Anti-missile systems are all the rage in northeast Asia these days, as North Korea’s renewed belligerence stirs fear in South Korea and Japan. Seoul and Tokyo typically do not collaborate on military operations, but they now plan to conduct joint anti-missile exercises with the United States. CNN reports:
The three countries will practice “detecting and tracing a hypothetical North Korean missile,” said a ministry official. But the drill will not involve firing an actual missile to practice interception. Instead, the drill will be focused on the exchange of information among the units involved.
Pentagon spokesman Maj. Jamie Davis said he could not comment on specifics, but the exercise would be held on the sidelines of the Rim of the Pacific Exercise (RIMPAC) event in June.
Headquartered in Hawaii, RIMPAC is described by the U.S. Navy as “the world’s largest international maritime warfare exercise.”

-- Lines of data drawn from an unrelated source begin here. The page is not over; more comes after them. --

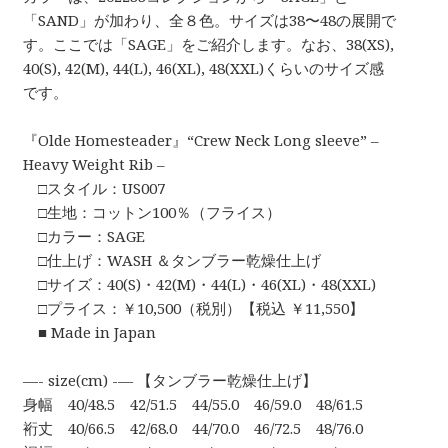
「SAND」が加わり、全８色。サイズは38〜48の展開で
す。ここでは「SAGE」をご紹介します。なお、38(XS),
40(S), 42(M), 44(L), 46(XL), 48(XXL)くらいのサイズ感
です。
『Olde Homesteader』“Crew Neck Long sleeve” –
Heavy Weight Rib –
□スタイル：US007
□生地：コットン100％（フライス）
□カラー：SAGE
□仕上げ：WASH ＆タンブラー乾燥仕上げ
□サイズ：40(S)・42(M)・44(L)・46(XL)・48(XXL)
□プライス：￥10,500（税別）【税込 ￥11,550】
■ Made in Japan
—- size(cm) -— 【タンブラー乾燥仕上げ】
身幅 40/48.5 42/51.5 44/55.0 46/59.0 48/61.5
裄丈 40/66.5 42/68.0 44/70.0 46/72.5 48/76.0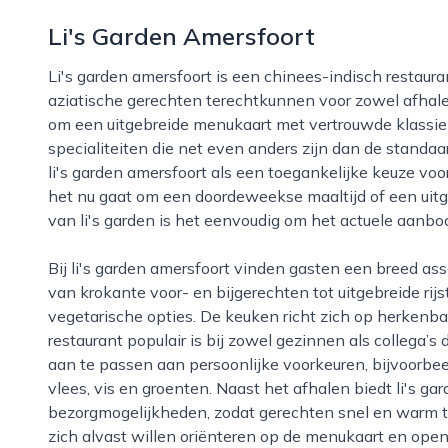
Li's Garden Amersfoort
Li's garden amersfoort is een chinees-indisch restaurant in de stad amersfoort waar liefhebbers van
aziatische gerechten terechtkunnen voor zowel afhale
om een uitgebreide menukaart met vertrouwde klassie
specialiteiten die net even anders zijn dan de standa
li's garden amersfoort als een toegankelijke keuze voo
het nu gaat om een doordeweekse maaltijd of een uitg
van li's garden is het eenvoudig om het actuele aanbod
Bij li's garden amersfoort vinden gasten een breed assortiment aan traditionele gerechten, variërend
van krokante voor- en bijgerechten tot uitgebreide rijs
vegetarische opties. De keuken richt zich op herkenba
restaurant populair is bij zowel gezinnen als collega’s
aan te passen aan persoonlijke voorkeuren, bijvoorbee
vlees, vis en groenten. Naast het afhalen biedt li's g
bezorgmogelijkheden, zodat gerechten snel en warm 
zich alvast willen oriënteren op de menukaart en open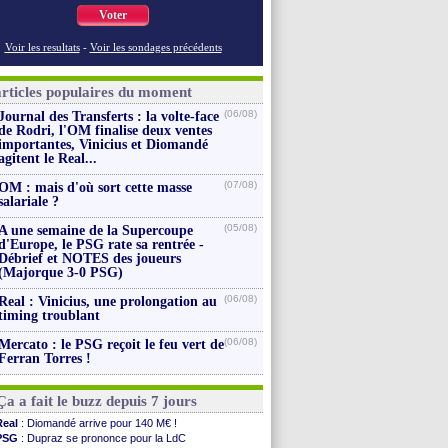
Voter
Voir les resultats
-
Voir les sondages précédents
articles populaires du moment
(06/08)
Journal des Transferts : la volte-face
de Rodri, l'OM finalise deux ventes
importantes, Vinicius et Diomandé
agitent le Real...
(07/08)
OM : mais d'où sort cette masse
salariale ?
(05/08)
A une semaine de la Supercoupe
d'Europe, le PSG rate sa rentrée -
Débrief et NOTES des joueurs
(Majorque 3-0 PSG)
(06/08)
Real : Vinicius, une prolongation au
timing troublant
(06/08)
Mercato : le PSG reçoit le feu vert de
Ferran Torres !
Ça a fait le buzz depuis 7 jours
Real
: Diomandé arrive pour 140 M€ !
PSG
: Dupraz se prononce pour la LdC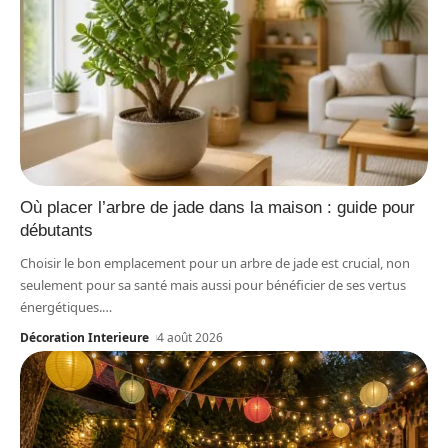
Où placer l’arbre de jade dans la maison : guide pour
débutants
Choisir le bon emplacement pour un arbre de jade est crucial, non
seulement pour sa santé mais aussi pour bénéficier de ses vertus
énergétiques.
…
Décoration Interieure
4 août 2026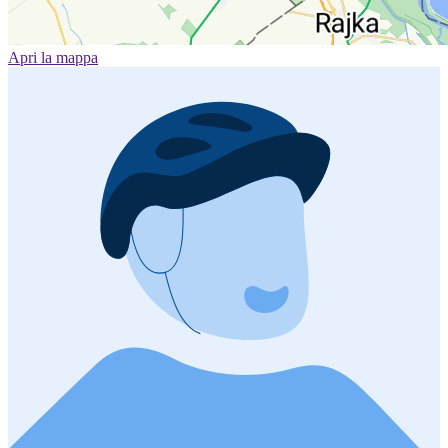
Apri la mappa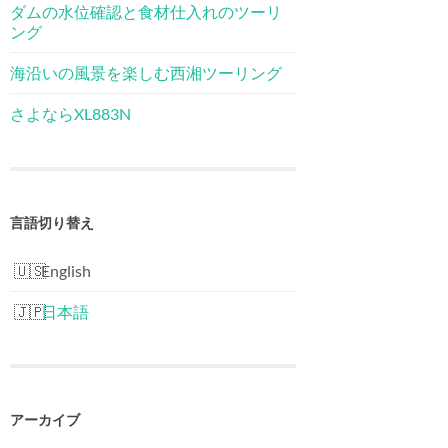
ダムの水位確認と食材仕入れのツーリ
ング
海沿いの風景を楽しむ西湘ツーリング
さよならXL883N
言語切り替え
English
日本語
アーカイブ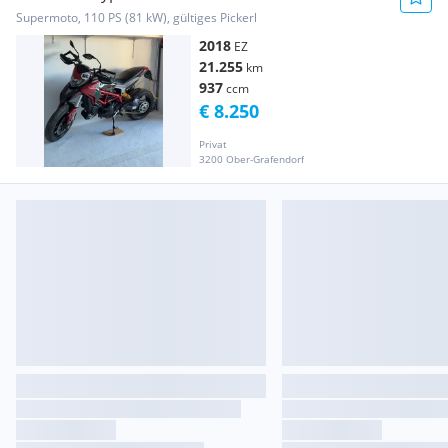
Supermoto, 110 PS (81 kW), gültiges Pickerl
2018
EZ
21.255
km
937
ccm
€ 8.250
Privat
3200 Ober-Grafendorf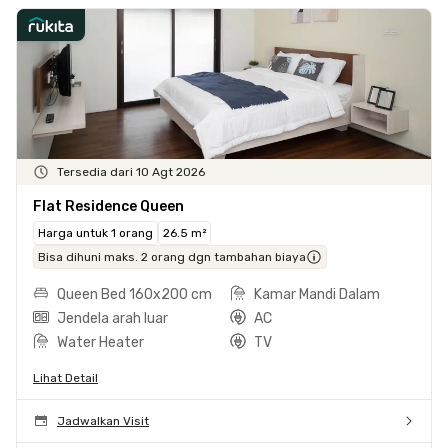
Tersedia dari 10 Agt 2026
Flat Residence Queen
Harga untuk 1 orang
26.5 m²
Bisa dihuni maks. 2 orang dgn tambahan biaya
Queen Bed 160x200 cm
Kamar Mandi Dalam
Jendela arah luar
AC
Water Heater
TV
Lihat Detail
Jadwalkan Visit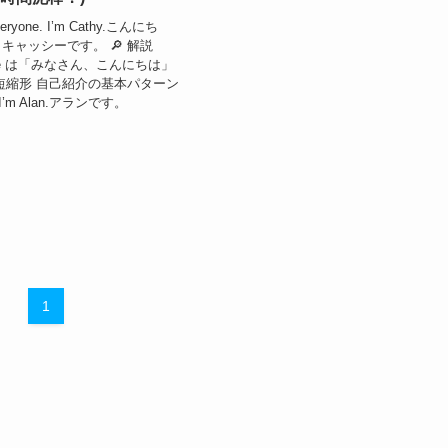
everyone. I’m Cathy.こんにち
キャッシーです。 🔎 解説
eryone は「みなさん、こんにちは」
m の短縮形 自己紹介の基本パターン
 I’m Alan.アランです。
1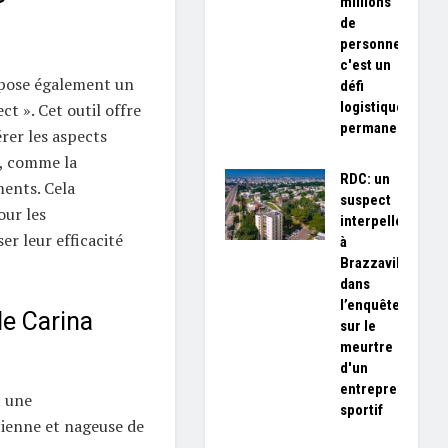
millions
de
personnes,
c'est un
opose également un
défi
logistique
ct ». Cet outil offre
permanent»
érer les aspects
s, comme la
RDC: un
ments. Cela
suspect
ur les
interpellé
r leur efficacité
à
Brazzaville
dans
l’enquête
de Carina
sur le
meurtre
d'un
entrepreneur
t une
sportif
cienne et nageuse de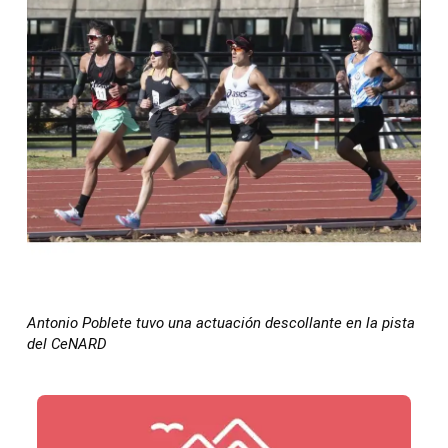
Antonio Poblete tuvo una actuación descollante en la pista
del CeNARD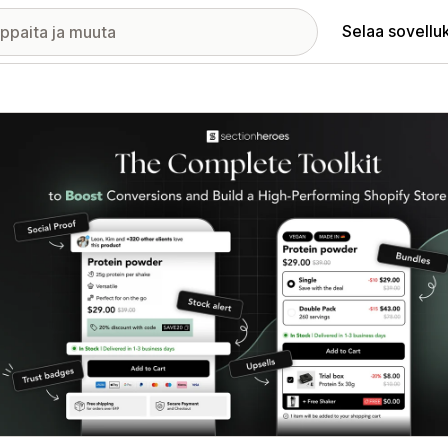
Selaa sovellu
elykuvagalleria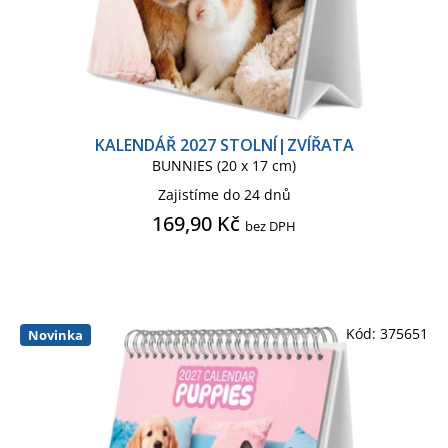
KALENDÁŘ 2027 STOLNÍ|ZVÍŘATA
BUNNIES (20 x 17 cm)
Zajistíme do 24 dnů
169,90 Kč
bez DPH
Kód:
375651
Novinka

The exercises were developed within the context of an information-sharing agreement signed by the three countries in December of 2014, Davis said.
Since North Korea conducted a nuclear test in early January, we have watched Japan and South Korea move closer to the United States and to each other. The big loser in all of this, of course, is China. Beijing has either been unwilling or unable to restrain Pyongyang, and that makes Seoul and Tokyo run to Washington. Prior to North Korea’s misbehavior, South Korean President Park Geun-hye had been practically kowtowing to President Xi Jinping in the hopes of improving relations with China. No longer.
South Korea has long concluded that North Korea can launch a nuclear warhead capable of hitting Seoul and much of Japan. Last week, the U.S. said it agreed with that assessment. The cooperation between Japan and South Korea, which retired American General Spider Marks called “unprecedented”, reflects how much the rules of Asian geopolitics have changed.